Basically, neither of us was doing much of anything for some reason, but I was beating down with some measly creature and also pinging with a Pyromancer. He was pretty mana flooded. He cast a Destructive Force. I went down to 2 lands. I topdecked an Augury Owl and was able to set myself up into a Foresee into 2 Air Servants. I beat down with the Augury Owl until he was at 1 life. He Assassinated my Owl. I cast Air Servant. He cast Inferno Titan, killing my Air Servant, and promptly killed me.
I probably made a couple mistakes in that game. Mistakes suck. I need to stop making them. (Will go back and find out what they were later.)
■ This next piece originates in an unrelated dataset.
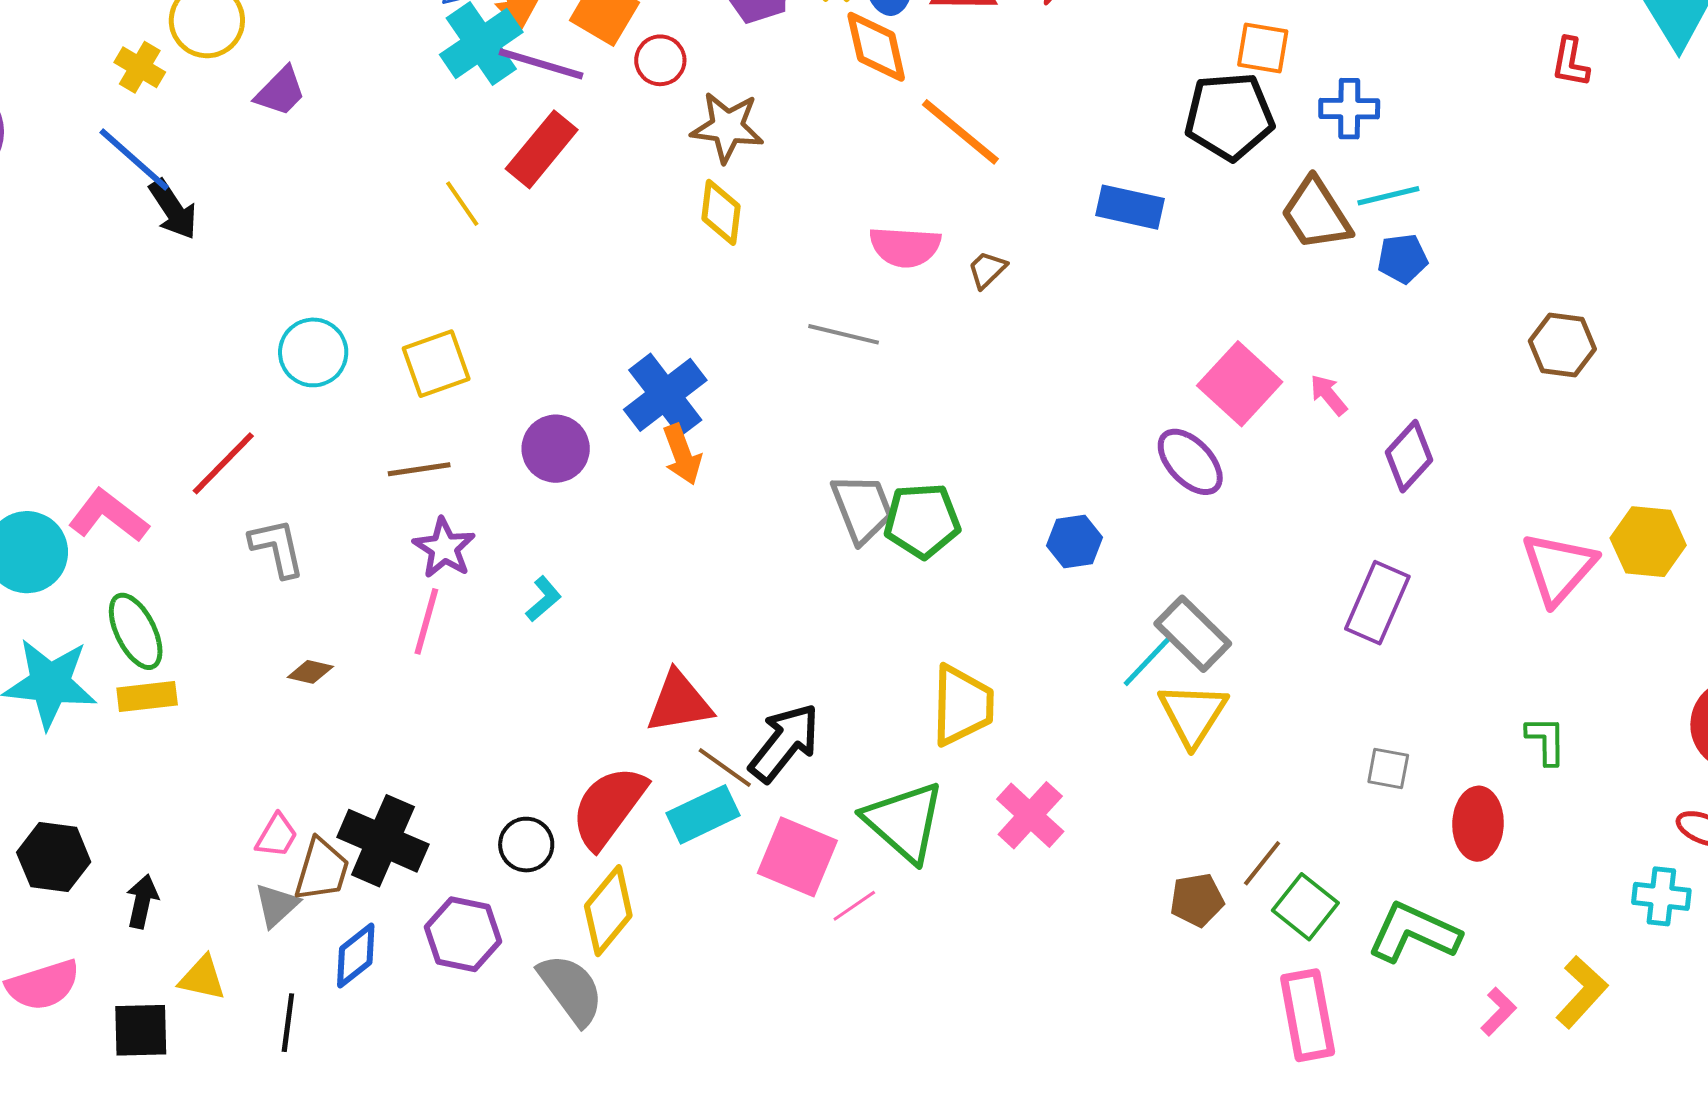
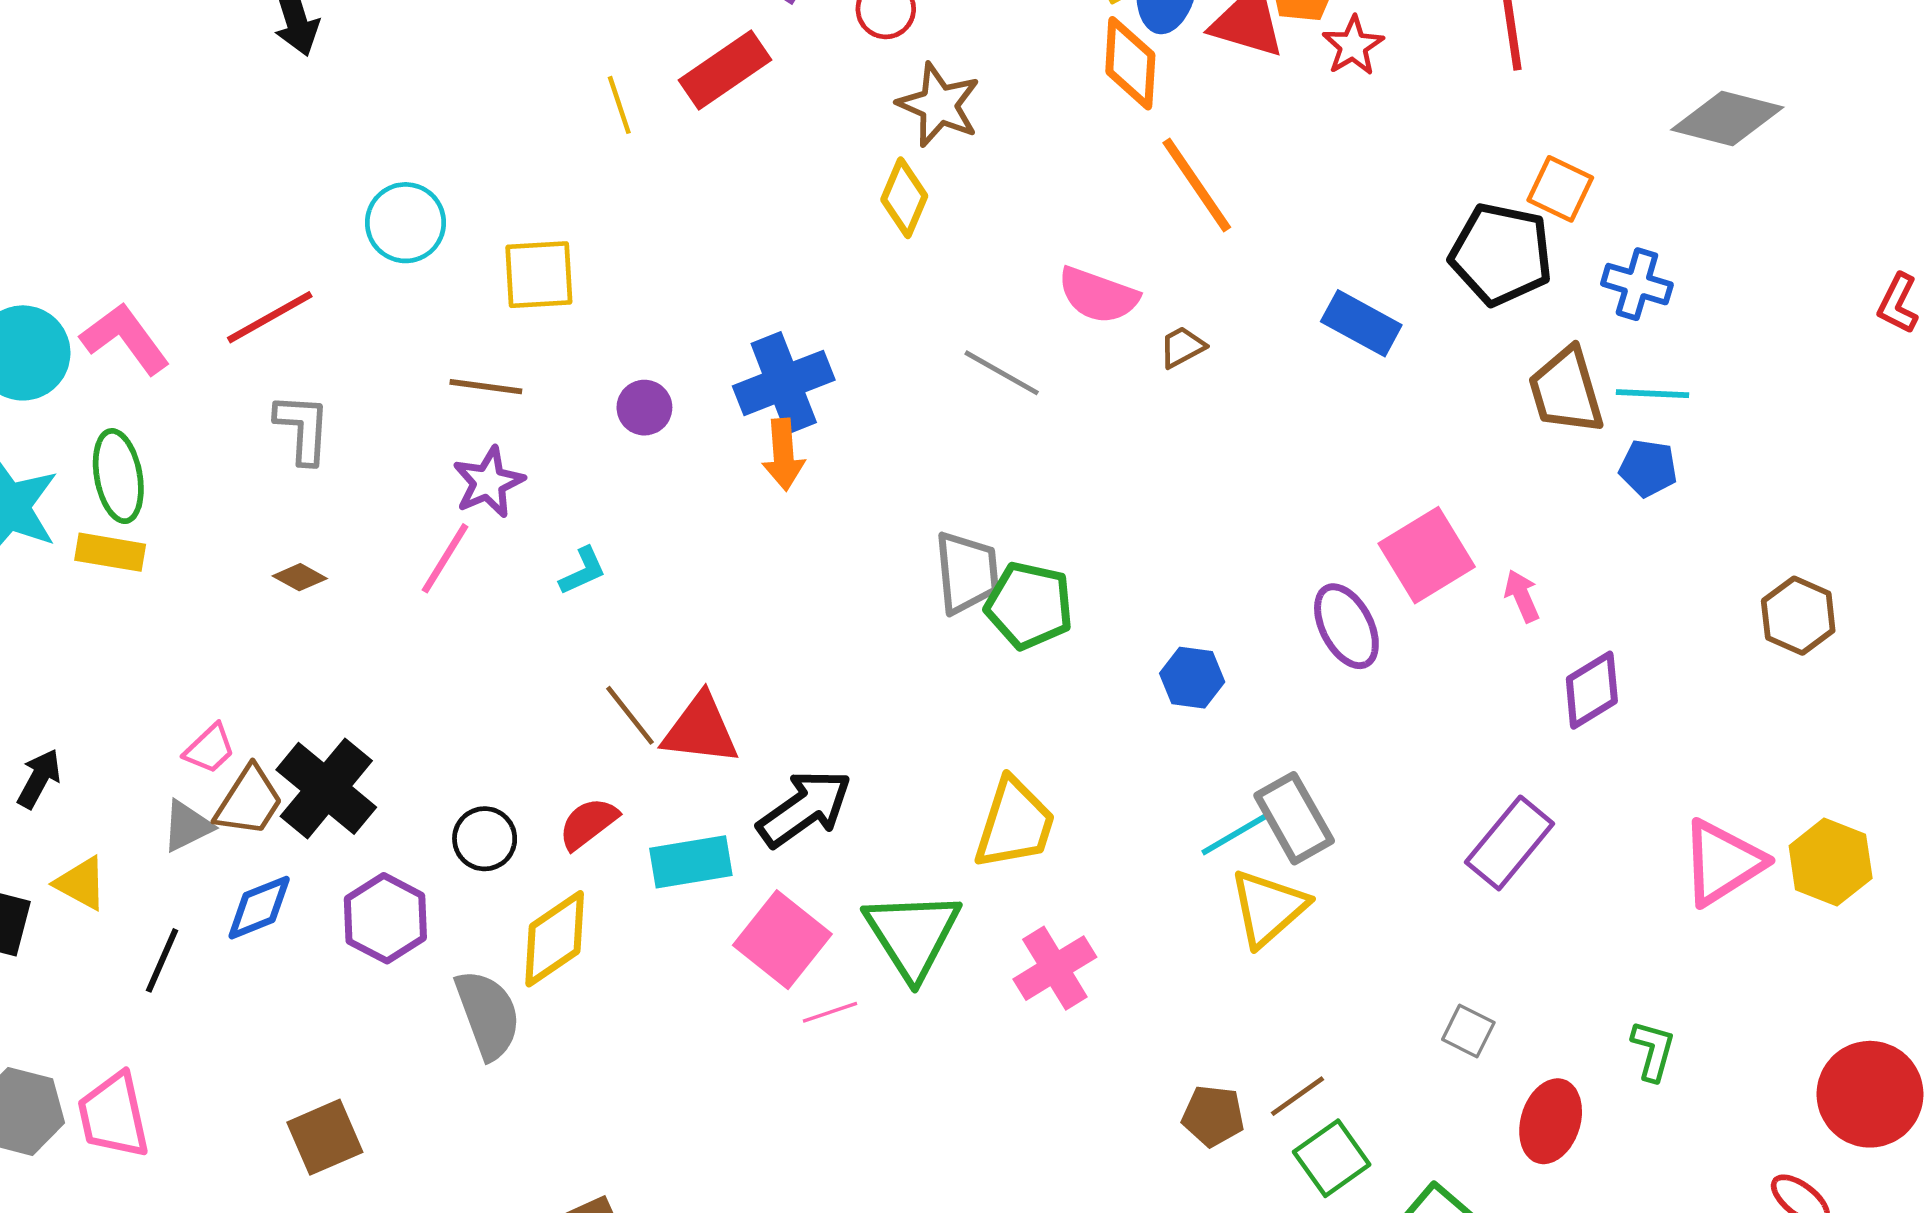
purple circle: (556, 449) -> (644, 408), size x0.7
brown line: (725, 768) -> (630, 715), moved
red semicircle: (609, 807) -> (588, 823), size x0.6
I made some money though, so yay. Money.
One more thing of note happened in Amsterdam. On Brian Kibler's birthday, me, PV, and Zaiem went over to Kibler's hotel where Tom Ross already was, and we hung out for a while. We ate at this awesome all-you-can-eat Japanese place where the water was a rip off, but the rest was amazing.
Apparently the Ocho is unbeatable at all-you-can-eat. I believe it.
I tried to eat as much as possible, which involved like, a ton of sushi rolls, some chicken curry + rice, Miso soup, and dessert. I think going ALL sushi rolls is just correct, though. I got fooled into thinking I wanted variety when really I just wanted more sushi.
PV probably ate the most. Tom Ross ate the least (he didn't eat; he ran the cheats and snuck a piece of something under the table, though.)
Afterwards, we karaoked, and Zaeim just won. We weren't competing; there was no fight to see who was best; but Zaeim somehow won anyway. Would definitely play again. Might be better if I got drunk first, though.
And that was Amsterdam, in a nutshell. Mostly the non-Magic bits anyway. So, Paris? Anybody?